Biochemical Journal

Research article

Glycosylation and epitope mapping of the 5T4 glycoprotein oncofoetal antigen

David M. SHAW, Andrew M. WOODS, Kevin A. MYERS, Caroline WESTWATER, Veena RAHI-SAUND, Michael J. DAVIES, David V. RENOUF, Elizabeth F. HOUNSELL, Peter L. STERN


The human 5T4 oncofoetal antigen is a focus for development of several antibody-directed therapies on the basis of the murine monoclonal antibody against 5T4 (mAb5T4), which recognizes a conformational epitope. 5T4 molecules are highly N-glycosylated transmembrane glycoproteins whose extracellular domain contains two regions of leucine-rich repeats (LRRs) and associated flanking regions, separated by an intervening hydrophilic sequence. Using a series of deletion and mutated cDNA constructs as well as chimaeras with the murine homologue, we have mapped the mAb5T4 epitope to the more membrane-proximal LRR2 or its flanking region. Analysis of the glycosylation of the seven consensus Asp-Xaa-Ser/Thr sites was consistent with all of the sites being glycosylated. A combination of two high-mannose chains (predominantly octasaccharide) and five mostly sialylated bi-, tri- and tetra-antennary complex chains with minor quantities of core fucose were detected. The two glycosylation sites, which are the most likely to have predominantly high-mannose chains, are in the only two regions that show significant differences between the human and the 81% identical mouse sequence. A site-directed mutation, which abolished glycosylation at one of these sites (position 192), did not alter antigenicity. The other, which is nearest to the N-terminus in the human, has an Asn-Leu-Thr to Asn-Leu-Leu conversion in the mouse, so cannot be glycosylated in the latter species. The large complex glycosylation at the other sites is likely to influence the antigenicity and tertiary structure generating the 5T4 epitope.
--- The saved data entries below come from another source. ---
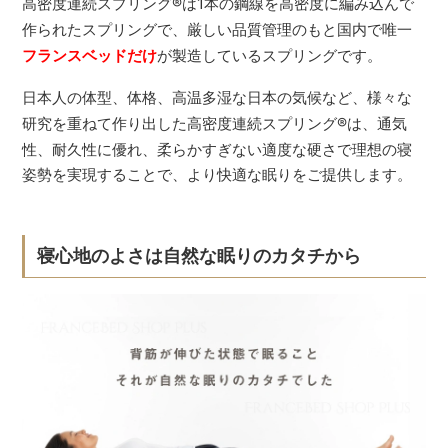
高密度連続スプリング
®
は1本の鋼線を高密度に編み込んで
作られたスプリングで、厳しい品質管理のもと国内で唯一
フランスベッドだけ
が製造しているスプリングです。
日本人の体型、体格、高温多湿な日本の気候など、様々な
研究を重ねて作り出した高密度連続スプリング
®
は、通気
性、耐久性に優れ、柔らかすぎない適度な硬さで理想の寝
姿勢を実現することで、より快適な眠りをご提供します。
寝心地のよさは自然な眠りのカタチから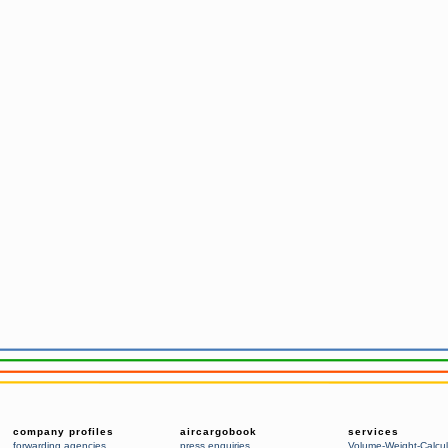
company profiles
aircargobook
services
forwarding agencies
,
press enquiries
Volume-Weight-Calcul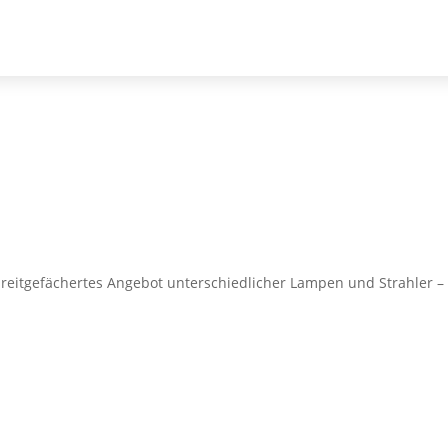
reitgefächertes Angebot unterschiedlicher Lampen und Strahler –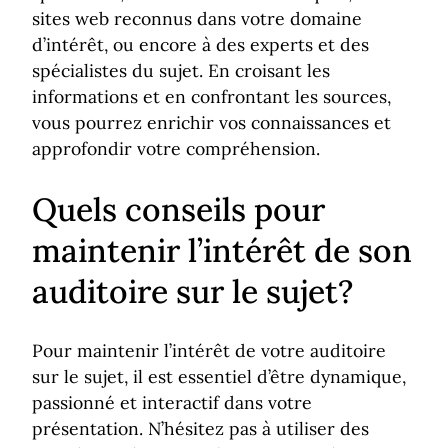
sites web reconnus dans votre domaine
d’intérêt, ou encore à des experts et des
spécialistes du sujet. En croisant les
informations et en confrontant les sources,
vous pourrez enrichir vos connaissances et
approfondir votre compréhension.
Quels conseils pour
maintenir l’intérêt de son
auditoire sur le sujet?
Pour maintenir l’intérêt de votre auditoire
sur le sujet, il est essentiel d’être dynamique,
passionné et interactif dans votre
présentation. N’hésitez pas à utiliser des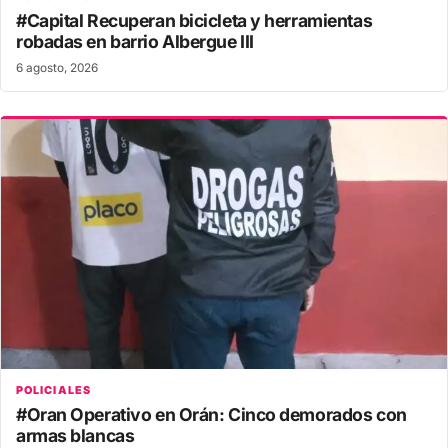
#Capital Recuperan bicicleta y herramientas
robadas en barrio Albergue III
6 agosto, 2026
POLICIALES
#Oran Operativo en Orán: Cinco demorados con
armas blancas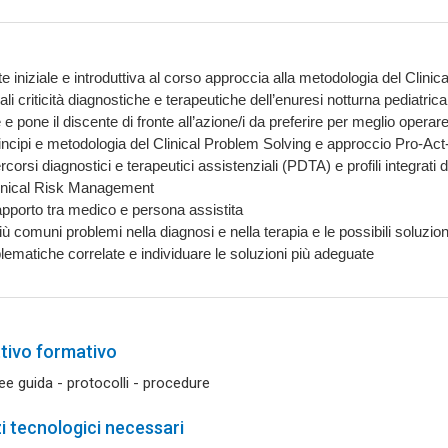
e iniziale e introduttiva al corso approccia alla metodologia del Clinic
ali criticità diagnostiche e terapeutiche dell’enuresi notturna pediatrica,
e pone il discente di fronte all’azione/i da preferire per meglio operare
incipi e metodologia del Clinical Problem Solving e approccio Pro-Act-
rcorsi diagnostici e terapeutici assistenziali (PDTA) e profili integrati 
inical Risk Management
pporto tra medico e persona assistita
più comuni problemi nella diagnosi e nella terapia e le possibili soluzio
blematiche correlate e individuare le soluzioni più adeguate
tivo formativo
nee guida - protocolli - procedure
 tecnologici necessari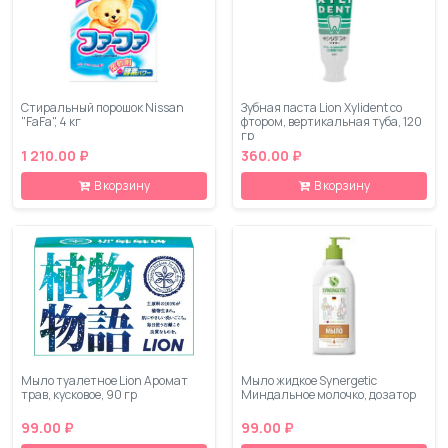
Стиральный порошок Nissan
Зубная паста Lion Xylident со
"FaFa", 4 кг
фтором, вертикальная туба, 120
гр
1 210.00 ₽
360.00 ₽
В корзину
В корзину
Мыло туалетное Lion Аромат
Мыло жидкое Synergetic
трав, кусковое, 90 гр
Миндальное молочко, дозатор
99.00 ₽
99.00 ₽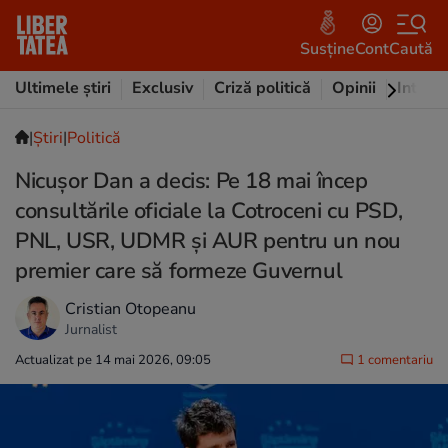
Susține
Cont
Caută
Ultimele știri
Exclusiv
Criză politică
Opinii
Intervi
|
Ştiri
|
Politică
Nicușor Dan a decis: Pe 18 mai încep
consultările oficiale la Cotroceni cu PSD,
PNL, USR, UDMR și AUR pentru un nou
premier care să formeze Guvernul
Cristian Otopeanu
Jurnalist
Actualizat pe 14 mai 2026, 09:05
1 comentariu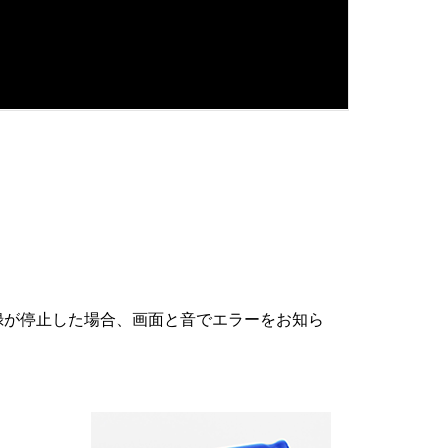
録が停止した場合、画面と音でエラーをお知ら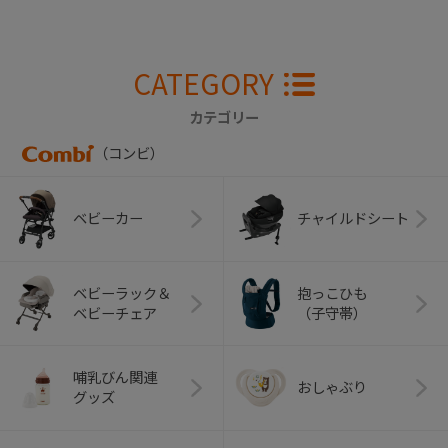
CATEGORY
カテゴリー
（コンビ）
ベビーカー
チャイルドシート
ベビーラック＆
抱っこひも
ベビーチェア
（子守帯）
哺乳びん関連
おしゃぶり
グッズ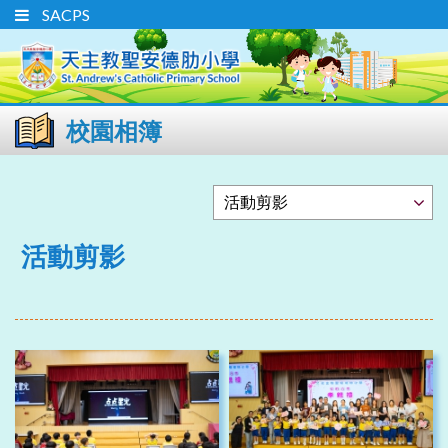
SACPS
校園相簿
活動剪影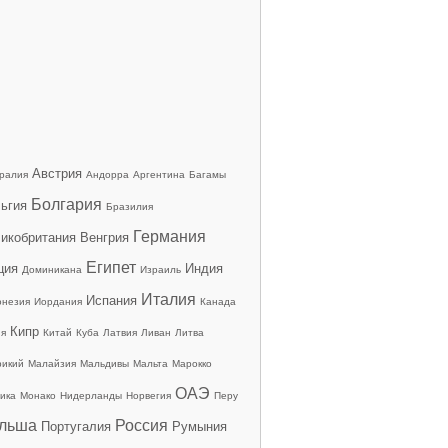
Австрия
ралия
Андорра
Аргентина
Багамы
Болгария
ьгия
Бразилия
Германия
икобритания
Венгрия
Египет
ция
Индия
Доминикана
Израиль
Италия
Испания
онезия
Иордания
Канада
Кипр
ия
Китай
Куба
Латвия
Ливан
Литва
рикий
Малайзия
Мальдивы
Мальта
Марокко
ОАЭ
ика
Монако
Нидерланды
Норвегия
Перу
льша
Россия
Португалия
Румыния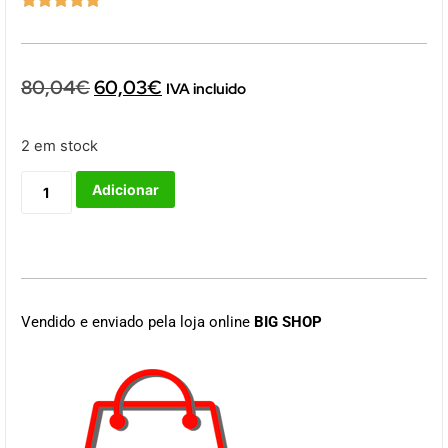
80,04
€
60,03
€
IVA incluido
2 em stock
Adicionar
Vendido e enviado pela loja online
BIG SHOP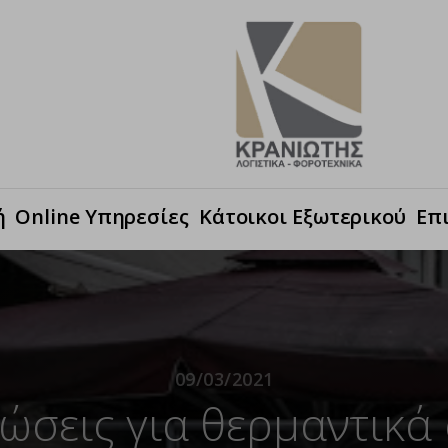
ή
Online Υπηρεσίες
Κάτοικοι Εξωτερικού
Επ
09/03/2021
ώσεις για θερμαντικά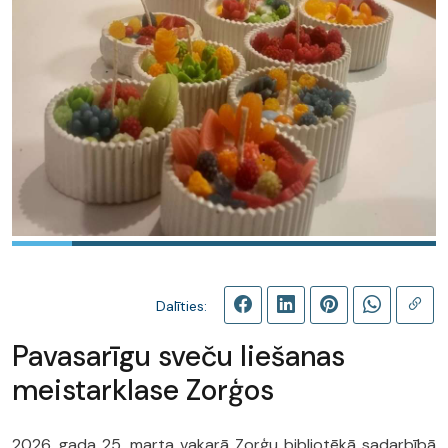
Dalīties:
Pavasarīgu sveču liešanas
meistarklase Zorģos
2026. gada 25. marta vakarā Zorģu bibliotēkā sadarbībā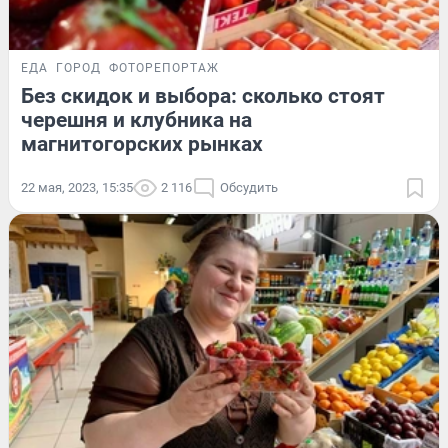
ЕДА
ГОРОД
ФОТОРЕПОРТАЖ
Без скидок и выбора: сколько стоят
черешня и клубника на
магнитогорских рынках
22 мая, 2023, 15:35
2 116
Обсудить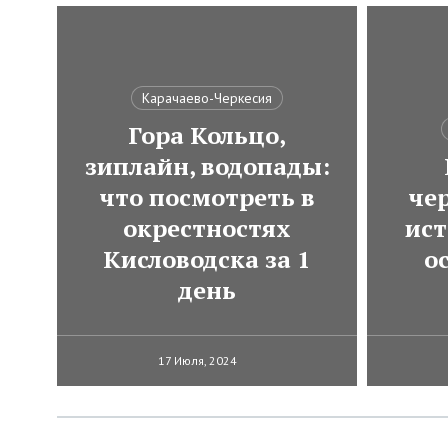
Карачаево-Черкесия
Гора Кольцо,
зиплайн, водопады:
что посмотреть в
че
окрестностях
ист
Кисловодска за 1
о
день
17 Июля, 2024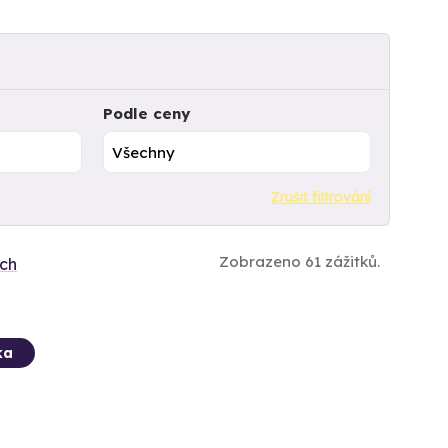
Podle ceny
Zrušit filtrování
Zobrazeno 61 zážitků.
ích
ka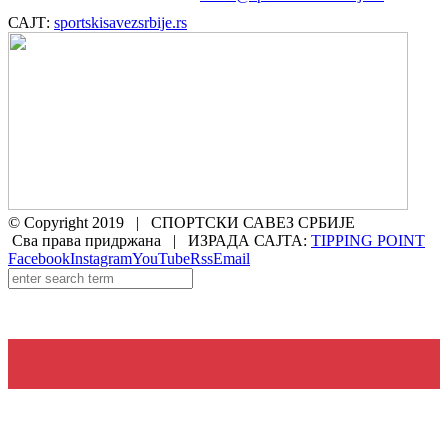
САЈТ:
sportskisavezsrbije.rs
© Copyright 2019 | СПОРТСКИ САВЕЗ СРБИЈЕ
Сва права придржана | ИЗРАДА САЈТА:
TIPPING POINT
Facebook
Instagram
YouTube
Rss
Email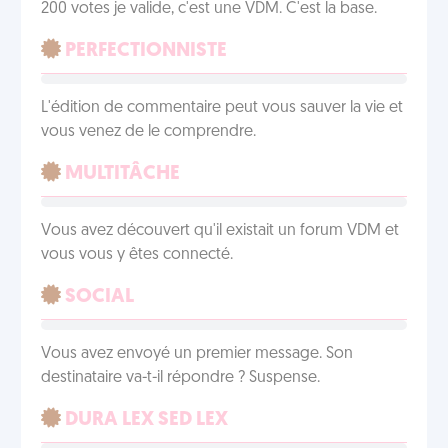
200 votes je valide, c'est une VDM. C'est la base.
PERFECTIONNISTE
L'édition de commentaire peut vous sauver la vie et
vous venez de le comprendre.
MULTITÂCHE
Vous avez découvert qu'il existait un forum VDM et
vous vous y êtes connecté.
SOCIAL
Vous avez envoyé un premier message. Son
destinataire va-t-il répondre ? Suspense.
DURA LEX SED LEX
  • leucine-rich repeat protein
  • metastasis
  • oncotrophoblast antigen
  • oligosaccharide
  • tumour-associated antigen


  • 1 Present address: Oxford Biomedica, Medeware Centre, The Oxford Science Park, Oxford OX4 4GA, U.K.

  • 2 Present address: Lonza Biologics, 228 Bath Road, Slough SL1 4DY, U.K.

  • Abbreviations used: 2-AB, 2-aminobenzamide; ECL® (Amersham Biosciences), enhanced chemiluminescence; GU, glucose units; HPAEC—PAD, high-pH anion-exchange chromatography—pulsed amperometric detection; LRR, leucine-rich repeat; mAb5T4, murine monoclonal antibody against 5T4; PNGase F, peptide N-glycosidase F; RT-PCR, reverse transcriptase-PCR; StMPM, syncytiotrophoblast microvillous membrane; SHRP, streptavidin—horseradish peroxidase; WGA, wheatgerm agglutinin.